## Getting Started

### Prerequisites
1. Create an Ollama account at [ollama.com](https://ollama.com)
2. Generate an API key from [ollama.com/settings/keys](https://ollama.com/settings/keys)
3. Set the API key in the `.env` file in this folder

### Installation
```bash
pip install ollama python-dotenv requests
```

In [1]:
# Setup: Install required packages and import libraries
import sys
import subprocess

packages = ['ollama', 'python-dotenv', 'requests']

for package in packages:
    try:
        __import__(package.replace('-', '_'))
    except ImportError:
        print(f"Installing {package}...")
        subprocess.check_call([sys.executable, "-m", "pip", "install", "-q", package])

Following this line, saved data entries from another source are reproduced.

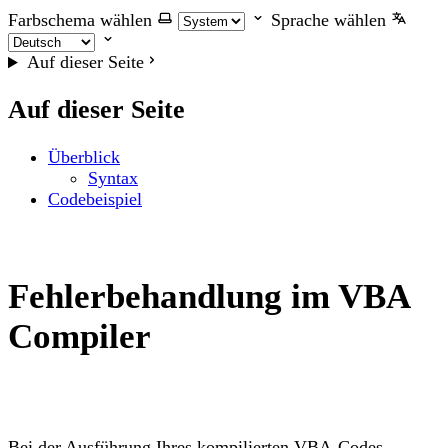
Farbschema wählen
Sprache wählen
Auf dieser Seite
Auf dieser Seite
Überblick
Syntax
Codebeispiel
Fehlerbehandlung im VBA
Compiler
Bei der Ausführung Ihres kompilierten VBA-Codes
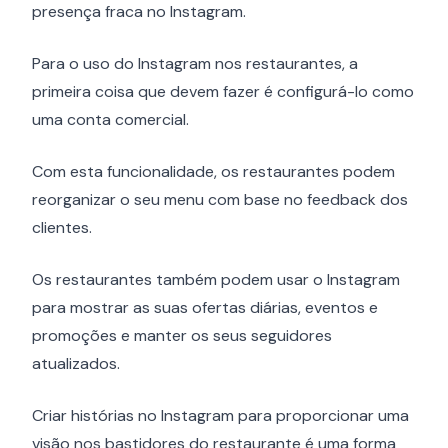
presença fraca no Instagram.
Para o uso do Instagram nos restaurantes, a
primeira coisa que devem fazer é configurá-lo como
uma conta comercial.
Com esta funcionalidade, os restaurantes podem
reorganizar o seu menu com base no feedback dos
clientes.
Os restaurantes também podem usar o Instagram
para mostrar as suas ofertas diárias, eventos e
promoções e manter os seus seguidores
atualizados.
Criar histórias no Instagram para proporcionar uma
visão nos bastidores do restaurante é uma forma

print("✓ All packages installed successfully!")

Installing python-dotenv...
✓ All packages installed successfully!


In [2]:
# Import all required libraries
import os
from pathlib import Path
from dotenv import load_dotenv
import ollama
import base64

# Load environment variables from .env file
# Use Path.cwd() since __file__ is not defined in Jupyter notebooks
env_path = Path.cwd() / '.env'
if env_path.exists():
    load_dotenv(env_path)
else:
    # Try to find .env in the ollama-cloud directory
    load_dotenv(dotenv_path='d:\\ollama-n8n\\ollama-cloud\\.env')

# Get API key and configuration
OLLAMA_API_KEY = os.getenv('OLLAMA_API_KEY')
OLLAMA_ENDPOINT = os.getenv('OLLAMA_API_ENDPOINT', 'https://ollama.com')
DEFAULT_MODEL = os.getenv('DEFAULT_MODEL', 'gpt-oss:120b')

# Verify API key is set
if not OLLAMA_API_KEY or OLLAMA_API_KEY == 'your_api_key_here':
    print(" WARNING: OLLAMA_API_KEY not set in .env file!")
    print("Please set your API key in the .env file: https://ollama.com/settings/keys")
else:
    print(f"✓ Ollama API configured")
    print(f"  Endpoint: {OLLAMA_ENDPOINT}")
    print(f"  Default Model: {DEFAULT_MODEL}")

# Initialize Ollama client for cloud API
client = ollama.Client(
    host=OLLAMA_ENDPOINT,
    headers={'Authorization': f'Bearer {OLLAMA_API_KEY}'}
)

✓ Ollama API configured
  Endpoint: https://ollama.com
  Default Model: gpt-oss:120b


## Vision Capability - Analyze Images

Some Ollama models support vision/multimodal capabilities. They can analyze images and answer questions about them.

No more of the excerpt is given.